Modifying Class Object

Alf P. Steinbach alfps at start.no
Wed Feb 10 18:34:05 EST 2010


* Steven D'Aprano:
> On Wed, 10 Feb 2010 23:02:27 +0100, Alf P. Steinbach wrote:
> 
>> For a less likely more technical interpretation, as far as I know in
>> Python there's just one case of a pointer that does not point to
>> anything, namely as exemplified by
>>
>>     def foo():
>>         print( x )
>>         x = "whatever"
>>
>> The Java equivalent would say "NullPointerException", in Python it says
>> something like "unbound". Which means the same.
> 
> Not in plain language. NullPointerException means that x is assigned to a 
> null pointer, and you have tried to follow that pointer. Unbound means 
> that x has nothing assigned to it.

No, it's the same.

    String x;
    somethingIDontRememberProbablyIo.println( x ) // Java equivalent

It's just different terminology, "NullPointerException" versus "unbound".

It's the same semantics.

Nothing substantial is changed by changing the Java message or changing the 
Python message.

The word is just a word.



> Semantically, the difference is 
> somewhat analogous to the situations:
> 
> "the president is dead, and a new president hasn't yet been appointed"
> (the office of the president is currently assigned to a dead guy)
> 
> versus
> 
> "the king has dissolved parliament and with it the office of president"
> (there is no president at all)
> 
> Now, of course we understand that in the implementation of CPython, local 
> variables are stored efficiently in slots in an array, and you can't have 
> empty slots: every address always has some bit pattern. It is very likely 
> that the CPython implementation uses a nil pointer to indicate an empty 
> slot just like Java does. The difference is that Java exposes that 
> implementation decision as part of the language specification, while 
> Python deliberately does not.

How a Python implementation implements local variables is irrelevant, except 
that since references to local variables can be copied and *live on*, be used, 
after a call, it has to work as if it uses implementation level pointers.

The notion of pointers (references) at the language level is not the same as the 
notion of pointers at the implementation level.

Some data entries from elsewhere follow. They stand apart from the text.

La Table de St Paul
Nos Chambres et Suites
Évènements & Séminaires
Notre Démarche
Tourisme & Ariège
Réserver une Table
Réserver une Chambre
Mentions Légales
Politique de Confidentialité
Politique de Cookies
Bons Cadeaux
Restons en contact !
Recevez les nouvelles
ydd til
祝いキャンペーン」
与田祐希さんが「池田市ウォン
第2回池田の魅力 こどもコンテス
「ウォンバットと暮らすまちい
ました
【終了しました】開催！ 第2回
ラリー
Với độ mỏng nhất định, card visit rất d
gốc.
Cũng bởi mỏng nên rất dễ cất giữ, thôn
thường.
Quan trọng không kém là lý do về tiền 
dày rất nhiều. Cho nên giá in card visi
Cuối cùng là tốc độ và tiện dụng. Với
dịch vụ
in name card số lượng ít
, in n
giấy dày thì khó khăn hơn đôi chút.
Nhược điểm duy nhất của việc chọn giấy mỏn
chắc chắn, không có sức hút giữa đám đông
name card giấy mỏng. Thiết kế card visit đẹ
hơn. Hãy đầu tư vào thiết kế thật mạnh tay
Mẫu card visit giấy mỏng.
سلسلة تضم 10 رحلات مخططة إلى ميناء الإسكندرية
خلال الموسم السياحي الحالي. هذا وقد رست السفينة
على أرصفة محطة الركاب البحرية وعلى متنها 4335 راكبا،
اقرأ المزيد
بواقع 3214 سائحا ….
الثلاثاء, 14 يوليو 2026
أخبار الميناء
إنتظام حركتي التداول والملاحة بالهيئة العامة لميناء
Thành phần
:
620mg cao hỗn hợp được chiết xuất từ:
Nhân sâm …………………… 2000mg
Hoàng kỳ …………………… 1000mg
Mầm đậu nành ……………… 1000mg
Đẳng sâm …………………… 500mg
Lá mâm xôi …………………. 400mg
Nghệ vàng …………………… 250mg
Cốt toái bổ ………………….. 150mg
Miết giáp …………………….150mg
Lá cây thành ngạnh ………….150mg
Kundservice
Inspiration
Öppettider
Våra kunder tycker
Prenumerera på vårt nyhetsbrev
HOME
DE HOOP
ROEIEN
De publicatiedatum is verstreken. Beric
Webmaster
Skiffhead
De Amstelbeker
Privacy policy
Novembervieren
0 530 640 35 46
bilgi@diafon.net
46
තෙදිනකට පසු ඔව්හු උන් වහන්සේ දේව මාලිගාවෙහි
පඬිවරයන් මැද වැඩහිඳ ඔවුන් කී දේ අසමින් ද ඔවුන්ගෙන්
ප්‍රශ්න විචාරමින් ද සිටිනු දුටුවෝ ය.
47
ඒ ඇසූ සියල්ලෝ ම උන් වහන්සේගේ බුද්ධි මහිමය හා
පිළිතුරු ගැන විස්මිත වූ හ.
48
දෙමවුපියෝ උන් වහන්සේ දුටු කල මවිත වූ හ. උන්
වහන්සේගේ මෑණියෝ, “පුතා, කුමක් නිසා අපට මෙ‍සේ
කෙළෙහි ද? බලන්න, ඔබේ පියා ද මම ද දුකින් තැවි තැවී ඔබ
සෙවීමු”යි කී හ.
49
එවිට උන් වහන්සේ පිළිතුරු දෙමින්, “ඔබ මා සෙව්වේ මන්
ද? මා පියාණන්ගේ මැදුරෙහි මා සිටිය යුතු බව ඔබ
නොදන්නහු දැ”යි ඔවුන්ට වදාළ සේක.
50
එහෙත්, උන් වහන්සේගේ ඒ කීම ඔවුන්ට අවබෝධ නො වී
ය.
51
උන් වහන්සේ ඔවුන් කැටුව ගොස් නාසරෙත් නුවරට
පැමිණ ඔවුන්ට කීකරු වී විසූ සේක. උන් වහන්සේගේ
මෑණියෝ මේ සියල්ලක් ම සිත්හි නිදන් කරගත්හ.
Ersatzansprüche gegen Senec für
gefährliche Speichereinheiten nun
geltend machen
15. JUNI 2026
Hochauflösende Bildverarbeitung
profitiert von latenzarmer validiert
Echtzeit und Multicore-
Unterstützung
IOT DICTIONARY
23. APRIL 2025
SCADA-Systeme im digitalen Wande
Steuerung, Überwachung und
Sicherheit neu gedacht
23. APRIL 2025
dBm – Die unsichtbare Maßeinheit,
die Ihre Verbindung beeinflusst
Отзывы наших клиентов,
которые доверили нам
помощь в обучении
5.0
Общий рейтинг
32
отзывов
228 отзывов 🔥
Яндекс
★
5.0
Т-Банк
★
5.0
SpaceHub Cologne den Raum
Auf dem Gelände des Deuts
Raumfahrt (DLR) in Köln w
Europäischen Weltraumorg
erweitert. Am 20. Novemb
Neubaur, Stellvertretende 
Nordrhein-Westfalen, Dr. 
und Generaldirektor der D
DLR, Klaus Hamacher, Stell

This is the same as the notion of integers at the Python 3.x level (unbounded 
values) is not the same as the notion of integers at the C or C# or Java level 
(depending on the Python implementation, bounded values with wrap-around or 
undefined behavior).

I.e. you're conflating two levels here.

You can perhaps more easily see that by considering an implementation of Python 
in Python, using some computed counter as object id's. It doesn't change the 
user view of copyable references. But it hides all that C pointer stuff two or 
three abstraction levels down so that it becomes meaningless to talk about it.


> It isn't an accident that the Python exception describes the *semantics* 
> of the error (x is not bound to any value) rather than the implementation 
> detail (the slot known as x has a nil pointer in it). Semantically, the 
> Python language treats the slot as empty and leaves the details of how 
> the implementation recognises empty slots as an implementation decision.
> 
> I'm just as interested by the implementation decisions made in CPython as 
> the next guy, but they don't effect the semantics of the high level 
> Python language.

Right.


> Here is a thought experiment for you:
> 
> One can imagine an implementation of Python that eschews all pointers for 
> some scheme by which objects are cleverly copied and synchronized as 
> needed. Such an implementation would still be Python, but it would be 
> entirely pointer-free.

Uhm, bad example (it wouldn't work exactly as described), but concerning what I 
think you're trying to /communicate/, that X at the Python level is not the same 
as X at the implementation level, like, 'int' at the Python 3.x level is not 
'int' in C, and like, "pointer" at the Python level is not "pointer" in C: yes.